After closing on 23rd September 2017 we were delighted to have received 180 responses from TV companies across the UK and Republic of Ireland. The survey was not limited to PACT members and respondents ranged from micro businesses to superindies, and encompassed those working in a wide range of production genres.
Initial findings have now been published on the PACT website, including the following insights:
Social media has led to new revenue streams for a quarter of respondents A quarter of total respondents said that Social Media has led to new revenue streams for their company, with YouTube ad revenue being the most cited. Other sources included merchandising sales from Facebook, show-related apps, social media data leading to publishing deals and brand extensions and digital commissions. However the vast majority of the companies benefitting from these new revenue streams were medium to large companies (50 employees or more)
Just over half of respondents felt formal ‘social media for TV’ training needed
Just over half of all respondents indicated that employees had either attended short courses or had experienced ‘on the job’ training. Nearly half of all respondent companies stated that no one at the company had any social media training whatsoever with less than 10% holding a relevant degree. As a result, 51% thought that formal ‘social media for TV ’ training was needed, particularly around production of assets, managing digital engagement campaigns around TV, branding, organic vs paid social media, and dashboards/analytics analysis. Given that 33% also had experienced ethical and compliance issues around social media for TV, training in that area could be welcome too.

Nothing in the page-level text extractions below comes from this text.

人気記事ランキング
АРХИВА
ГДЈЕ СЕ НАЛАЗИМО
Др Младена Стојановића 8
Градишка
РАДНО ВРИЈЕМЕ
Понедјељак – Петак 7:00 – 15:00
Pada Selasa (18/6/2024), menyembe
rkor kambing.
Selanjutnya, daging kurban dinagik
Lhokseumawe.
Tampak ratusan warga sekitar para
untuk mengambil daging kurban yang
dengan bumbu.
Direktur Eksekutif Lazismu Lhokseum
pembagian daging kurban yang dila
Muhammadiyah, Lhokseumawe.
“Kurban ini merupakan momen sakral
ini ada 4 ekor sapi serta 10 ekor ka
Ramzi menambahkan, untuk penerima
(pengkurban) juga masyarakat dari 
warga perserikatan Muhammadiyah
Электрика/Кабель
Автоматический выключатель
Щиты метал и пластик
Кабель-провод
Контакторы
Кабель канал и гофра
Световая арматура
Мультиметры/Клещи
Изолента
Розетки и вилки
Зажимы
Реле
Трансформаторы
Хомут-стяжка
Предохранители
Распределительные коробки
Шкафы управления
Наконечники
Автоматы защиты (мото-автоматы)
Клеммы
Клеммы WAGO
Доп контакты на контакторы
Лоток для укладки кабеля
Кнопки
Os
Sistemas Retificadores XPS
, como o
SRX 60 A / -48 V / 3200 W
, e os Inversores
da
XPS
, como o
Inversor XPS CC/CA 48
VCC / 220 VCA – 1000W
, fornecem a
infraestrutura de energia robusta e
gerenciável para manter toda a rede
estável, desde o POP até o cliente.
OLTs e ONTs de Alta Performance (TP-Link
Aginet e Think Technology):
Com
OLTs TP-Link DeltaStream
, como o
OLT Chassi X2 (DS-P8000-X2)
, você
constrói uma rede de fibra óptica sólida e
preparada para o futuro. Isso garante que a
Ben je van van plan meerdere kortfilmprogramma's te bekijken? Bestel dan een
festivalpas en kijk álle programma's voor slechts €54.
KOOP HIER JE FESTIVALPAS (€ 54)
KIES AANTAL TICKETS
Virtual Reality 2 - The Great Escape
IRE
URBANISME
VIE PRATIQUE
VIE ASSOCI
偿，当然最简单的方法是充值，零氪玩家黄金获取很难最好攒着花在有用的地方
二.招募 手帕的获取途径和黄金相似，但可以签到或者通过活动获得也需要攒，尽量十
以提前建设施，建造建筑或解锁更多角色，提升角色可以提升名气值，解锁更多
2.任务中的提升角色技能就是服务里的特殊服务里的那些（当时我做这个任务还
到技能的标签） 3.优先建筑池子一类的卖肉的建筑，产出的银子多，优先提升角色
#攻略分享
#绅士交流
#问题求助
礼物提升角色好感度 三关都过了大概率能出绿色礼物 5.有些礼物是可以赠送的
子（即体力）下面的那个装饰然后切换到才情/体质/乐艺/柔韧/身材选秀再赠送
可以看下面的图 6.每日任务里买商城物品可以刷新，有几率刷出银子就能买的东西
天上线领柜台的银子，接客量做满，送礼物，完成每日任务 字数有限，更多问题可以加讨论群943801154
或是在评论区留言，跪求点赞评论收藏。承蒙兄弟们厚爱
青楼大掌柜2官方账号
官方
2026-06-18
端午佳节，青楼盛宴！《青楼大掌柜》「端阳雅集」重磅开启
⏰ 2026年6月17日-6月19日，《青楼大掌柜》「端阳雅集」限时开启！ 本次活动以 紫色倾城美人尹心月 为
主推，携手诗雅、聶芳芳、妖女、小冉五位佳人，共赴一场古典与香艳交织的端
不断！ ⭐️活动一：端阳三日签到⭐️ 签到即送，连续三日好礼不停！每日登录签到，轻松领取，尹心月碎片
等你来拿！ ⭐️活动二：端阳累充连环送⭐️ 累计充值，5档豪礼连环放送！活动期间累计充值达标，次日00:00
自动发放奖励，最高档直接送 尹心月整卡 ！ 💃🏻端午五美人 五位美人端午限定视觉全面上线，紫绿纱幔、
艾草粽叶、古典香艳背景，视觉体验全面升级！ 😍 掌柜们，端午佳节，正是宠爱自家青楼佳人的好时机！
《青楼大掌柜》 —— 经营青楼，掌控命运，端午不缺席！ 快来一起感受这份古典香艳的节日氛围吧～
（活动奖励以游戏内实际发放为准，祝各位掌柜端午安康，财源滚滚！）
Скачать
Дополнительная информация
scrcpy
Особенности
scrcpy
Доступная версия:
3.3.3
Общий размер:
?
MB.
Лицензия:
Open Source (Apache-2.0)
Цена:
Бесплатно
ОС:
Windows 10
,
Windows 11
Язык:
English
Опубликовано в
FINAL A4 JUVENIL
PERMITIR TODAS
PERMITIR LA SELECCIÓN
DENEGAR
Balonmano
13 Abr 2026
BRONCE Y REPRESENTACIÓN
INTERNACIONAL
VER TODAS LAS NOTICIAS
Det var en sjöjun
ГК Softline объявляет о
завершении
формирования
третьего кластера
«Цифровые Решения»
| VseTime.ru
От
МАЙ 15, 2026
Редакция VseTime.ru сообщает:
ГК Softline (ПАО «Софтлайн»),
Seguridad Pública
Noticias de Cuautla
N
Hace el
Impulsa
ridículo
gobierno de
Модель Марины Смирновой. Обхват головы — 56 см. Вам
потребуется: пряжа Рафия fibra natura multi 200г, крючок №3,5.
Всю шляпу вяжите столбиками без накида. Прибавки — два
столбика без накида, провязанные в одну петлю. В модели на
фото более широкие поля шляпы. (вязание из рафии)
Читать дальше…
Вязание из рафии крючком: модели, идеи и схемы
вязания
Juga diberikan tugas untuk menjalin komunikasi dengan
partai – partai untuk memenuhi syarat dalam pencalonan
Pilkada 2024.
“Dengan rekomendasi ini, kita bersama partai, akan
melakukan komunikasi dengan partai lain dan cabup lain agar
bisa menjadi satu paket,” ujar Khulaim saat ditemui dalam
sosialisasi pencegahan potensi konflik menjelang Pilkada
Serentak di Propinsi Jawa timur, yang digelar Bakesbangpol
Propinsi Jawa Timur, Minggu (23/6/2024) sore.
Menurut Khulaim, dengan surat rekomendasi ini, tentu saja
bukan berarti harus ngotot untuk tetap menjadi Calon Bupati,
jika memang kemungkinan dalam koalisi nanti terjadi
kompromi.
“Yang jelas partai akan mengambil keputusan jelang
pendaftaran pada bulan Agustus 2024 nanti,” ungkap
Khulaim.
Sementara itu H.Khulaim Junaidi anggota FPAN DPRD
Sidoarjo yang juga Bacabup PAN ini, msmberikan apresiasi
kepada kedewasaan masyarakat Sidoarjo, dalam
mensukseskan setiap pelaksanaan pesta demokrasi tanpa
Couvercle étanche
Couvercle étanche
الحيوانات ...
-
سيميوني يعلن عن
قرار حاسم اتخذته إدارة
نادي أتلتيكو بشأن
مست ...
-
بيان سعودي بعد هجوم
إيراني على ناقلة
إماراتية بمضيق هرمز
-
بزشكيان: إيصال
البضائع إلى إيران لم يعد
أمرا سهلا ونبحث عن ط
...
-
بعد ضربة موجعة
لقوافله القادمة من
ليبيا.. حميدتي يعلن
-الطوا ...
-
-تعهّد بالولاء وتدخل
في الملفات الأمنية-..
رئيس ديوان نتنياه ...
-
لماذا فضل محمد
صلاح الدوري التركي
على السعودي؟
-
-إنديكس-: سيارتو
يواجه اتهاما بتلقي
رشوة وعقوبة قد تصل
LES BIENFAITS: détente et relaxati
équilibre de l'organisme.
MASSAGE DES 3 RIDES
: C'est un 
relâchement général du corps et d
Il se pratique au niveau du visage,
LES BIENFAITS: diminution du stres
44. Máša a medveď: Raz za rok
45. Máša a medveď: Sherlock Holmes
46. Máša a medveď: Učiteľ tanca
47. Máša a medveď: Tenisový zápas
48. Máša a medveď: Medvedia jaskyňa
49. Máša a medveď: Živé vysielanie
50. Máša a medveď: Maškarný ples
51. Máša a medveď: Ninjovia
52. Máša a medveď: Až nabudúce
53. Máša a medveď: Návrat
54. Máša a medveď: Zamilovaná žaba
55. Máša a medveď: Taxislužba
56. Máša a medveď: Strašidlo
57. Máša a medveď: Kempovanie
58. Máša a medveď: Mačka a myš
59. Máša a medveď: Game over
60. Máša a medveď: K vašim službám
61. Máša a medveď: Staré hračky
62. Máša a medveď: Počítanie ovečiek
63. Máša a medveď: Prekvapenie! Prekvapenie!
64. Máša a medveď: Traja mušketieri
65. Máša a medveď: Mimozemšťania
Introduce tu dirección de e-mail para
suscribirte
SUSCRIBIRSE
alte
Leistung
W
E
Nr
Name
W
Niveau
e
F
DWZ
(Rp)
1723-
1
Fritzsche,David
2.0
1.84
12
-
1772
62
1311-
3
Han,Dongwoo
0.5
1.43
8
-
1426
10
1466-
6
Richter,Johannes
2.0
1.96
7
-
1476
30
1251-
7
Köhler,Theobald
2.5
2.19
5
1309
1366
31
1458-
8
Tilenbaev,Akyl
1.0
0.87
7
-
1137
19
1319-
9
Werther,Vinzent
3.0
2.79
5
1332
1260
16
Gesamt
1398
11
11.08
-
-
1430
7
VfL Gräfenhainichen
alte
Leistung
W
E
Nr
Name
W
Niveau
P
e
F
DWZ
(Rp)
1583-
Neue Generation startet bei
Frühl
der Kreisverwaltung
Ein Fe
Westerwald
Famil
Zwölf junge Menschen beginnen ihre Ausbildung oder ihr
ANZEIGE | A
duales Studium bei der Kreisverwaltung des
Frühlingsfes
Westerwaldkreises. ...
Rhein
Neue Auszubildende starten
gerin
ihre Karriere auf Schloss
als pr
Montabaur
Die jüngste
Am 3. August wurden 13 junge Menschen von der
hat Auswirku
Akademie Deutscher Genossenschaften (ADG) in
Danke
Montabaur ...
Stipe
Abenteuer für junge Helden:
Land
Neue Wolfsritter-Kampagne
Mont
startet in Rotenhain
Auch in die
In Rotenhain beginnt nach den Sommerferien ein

How social media is resourced and managed
In the majority of cases, both programme-related and general company social media is funded from company overheads, with broadcasters representing the least likely source of funds for social media activity. This applied across the board to micro businesses, SMEs and large companies. However there was a contrast between large and small businesses in terms of who undertook social media activities. Companies of 50 employees or more tend to have dedicated social media managers undertaking company and production specific social media work. SMEs and micro businesses tend to entrust production-related social media work to junior staff members first and foremost, with company owners taking the lead on social media work related to the company and its promotions more generally. Producer/Directors also often play a significant role in social media activation for TV shows but less so for company social media work.
Significant contrast in social media platform usage according to genre
The respondents were given a range of platforms and asked to choose the ones they used most frequently for general company and for TV specific social media work. In both areas, Twitter was used, on average, marginally more frequently than Facebook, with YouTube, Vimeo and Instagram ranking as being used regularly. Snapchat, Periscope and Vine tend to be used less frequently and when they are, it’s for TV related social media work rather than general company promotions. There was a significant contrast in platform usage according to genre, with Instagram and Snapchat favoured on drama productions over factual, and Facebook used most often on entertainment shows. Repeating the survey in 2017 will enable the research team to further track indicative usage of platforms across a specific time period.
Broader research conclusions encompassing all the responses (including one to one interviews and focus groups conducted with indies, broadcasters, platforms, and social agencies) will be published in 2018 as an industry white paper.